What you should do →
Nothing outside the range is wanted. Repeat exactly the lines below from the one with "LASTİK MAVİ RENK 19" through the one with "Auswendiglernen".

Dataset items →
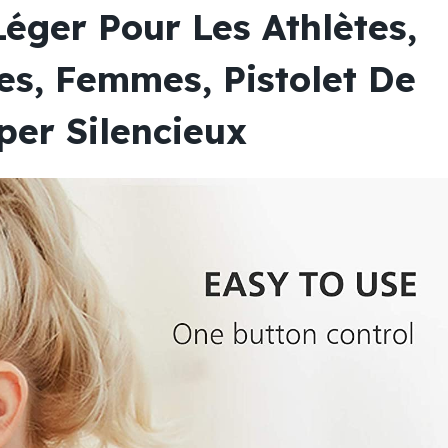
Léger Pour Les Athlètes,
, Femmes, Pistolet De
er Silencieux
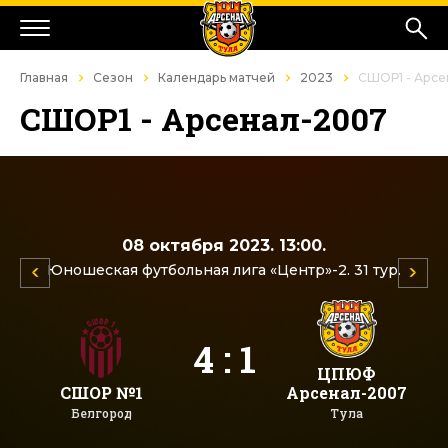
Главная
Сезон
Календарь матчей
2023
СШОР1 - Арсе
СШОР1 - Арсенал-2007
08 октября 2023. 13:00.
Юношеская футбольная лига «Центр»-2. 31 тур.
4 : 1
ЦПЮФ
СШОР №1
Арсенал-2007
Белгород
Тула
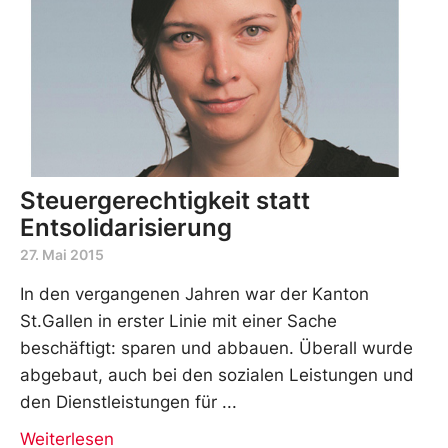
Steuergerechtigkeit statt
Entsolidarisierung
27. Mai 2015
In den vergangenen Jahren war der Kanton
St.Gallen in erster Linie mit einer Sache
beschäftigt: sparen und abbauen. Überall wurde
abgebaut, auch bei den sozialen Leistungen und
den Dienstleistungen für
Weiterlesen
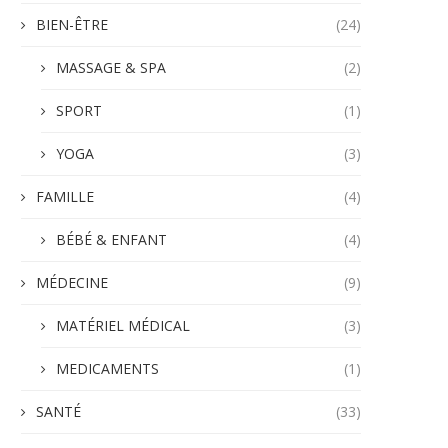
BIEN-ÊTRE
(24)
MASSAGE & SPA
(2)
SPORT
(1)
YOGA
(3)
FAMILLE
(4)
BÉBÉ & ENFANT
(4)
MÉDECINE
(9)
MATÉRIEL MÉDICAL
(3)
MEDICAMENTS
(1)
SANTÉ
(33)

--

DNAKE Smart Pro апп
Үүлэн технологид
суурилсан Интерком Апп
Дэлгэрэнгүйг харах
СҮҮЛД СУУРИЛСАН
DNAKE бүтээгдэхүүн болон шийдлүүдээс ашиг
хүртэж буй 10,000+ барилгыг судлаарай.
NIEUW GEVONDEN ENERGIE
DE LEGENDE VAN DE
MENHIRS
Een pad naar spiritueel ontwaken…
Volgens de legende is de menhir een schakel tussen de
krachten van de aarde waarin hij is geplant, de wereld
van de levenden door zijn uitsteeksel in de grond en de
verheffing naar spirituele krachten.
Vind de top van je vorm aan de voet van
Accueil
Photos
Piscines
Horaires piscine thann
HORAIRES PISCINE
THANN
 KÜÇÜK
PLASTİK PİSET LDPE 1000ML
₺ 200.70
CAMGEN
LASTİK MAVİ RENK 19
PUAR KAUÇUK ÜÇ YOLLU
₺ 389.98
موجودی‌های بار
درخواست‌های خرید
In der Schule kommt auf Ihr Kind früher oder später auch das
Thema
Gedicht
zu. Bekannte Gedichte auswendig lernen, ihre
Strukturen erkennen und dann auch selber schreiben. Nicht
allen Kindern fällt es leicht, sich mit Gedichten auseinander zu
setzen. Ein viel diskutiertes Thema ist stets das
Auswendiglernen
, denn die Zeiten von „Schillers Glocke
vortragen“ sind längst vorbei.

==

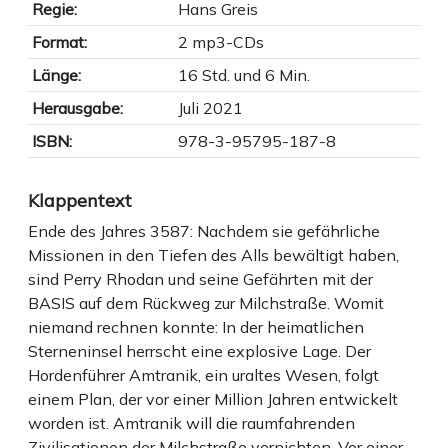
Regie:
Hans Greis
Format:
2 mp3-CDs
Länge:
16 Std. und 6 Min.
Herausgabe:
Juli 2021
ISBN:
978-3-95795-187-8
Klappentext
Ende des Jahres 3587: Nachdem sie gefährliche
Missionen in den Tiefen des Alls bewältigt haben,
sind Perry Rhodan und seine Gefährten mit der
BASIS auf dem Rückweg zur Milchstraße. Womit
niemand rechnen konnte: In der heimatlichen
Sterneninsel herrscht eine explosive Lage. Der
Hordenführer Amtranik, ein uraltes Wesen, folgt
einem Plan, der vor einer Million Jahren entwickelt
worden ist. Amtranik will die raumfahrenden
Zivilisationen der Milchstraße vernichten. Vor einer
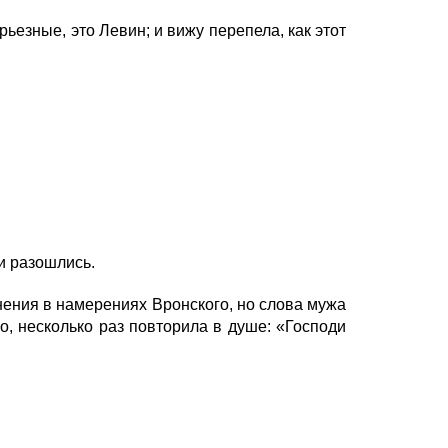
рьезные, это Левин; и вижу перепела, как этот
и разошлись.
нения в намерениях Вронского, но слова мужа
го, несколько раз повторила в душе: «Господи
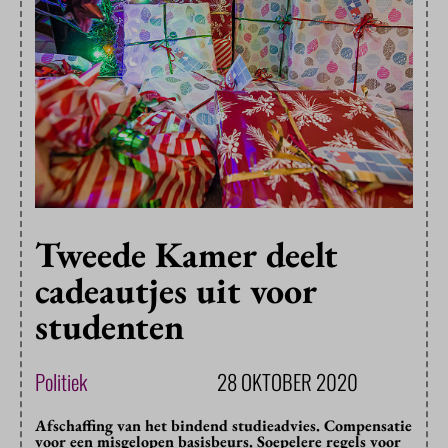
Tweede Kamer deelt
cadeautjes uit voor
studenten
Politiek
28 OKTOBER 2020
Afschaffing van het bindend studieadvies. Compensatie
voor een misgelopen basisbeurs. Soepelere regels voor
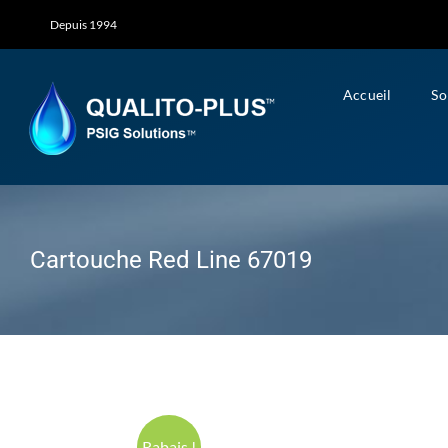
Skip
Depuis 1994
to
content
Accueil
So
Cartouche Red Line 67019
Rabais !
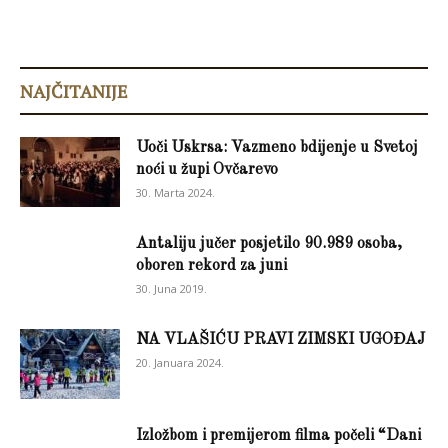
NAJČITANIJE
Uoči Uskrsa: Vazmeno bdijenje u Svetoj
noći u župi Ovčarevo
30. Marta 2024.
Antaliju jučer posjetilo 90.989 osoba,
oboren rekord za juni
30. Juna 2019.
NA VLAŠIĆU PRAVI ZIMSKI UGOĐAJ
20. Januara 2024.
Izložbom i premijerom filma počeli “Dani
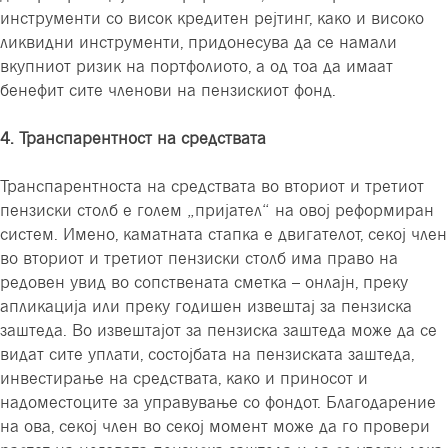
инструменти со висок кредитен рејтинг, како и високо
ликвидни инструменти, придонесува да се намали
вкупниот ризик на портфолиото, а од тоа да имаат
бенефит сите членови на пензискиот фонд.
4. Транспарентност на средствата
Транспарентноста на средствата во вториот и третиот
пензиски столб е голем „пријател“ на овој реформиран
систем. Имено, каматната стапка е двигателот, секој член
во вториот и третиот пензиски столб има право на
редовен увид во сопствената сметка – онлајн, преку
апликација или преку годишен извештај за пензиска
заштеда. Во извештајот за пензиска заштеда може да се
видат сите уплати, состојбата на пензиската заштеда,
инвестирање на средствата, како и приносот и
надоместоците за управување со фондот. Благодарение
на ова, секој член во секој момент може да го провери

Exercise result →
LASTİK MAVİ RENK 19
PUAR KAUÇUK ÜÇ YOLLU
₺ 389.98
موجودی‌های بار
درخواست‌های خرید
In der Schule kommt auf Ihr Kind früher oder später auch das
Thema
Gedicht
zu. Bekannte Gedichte auswendig lernen, ihre
Strukturen erkennen und dann auch selber schreiben. Nicht
allen Kindern fällt es leicht, sich mit Gedichten auseinander zu
setzen. Ein viel diskutiertes Thema ist stets das
Auswendiglernen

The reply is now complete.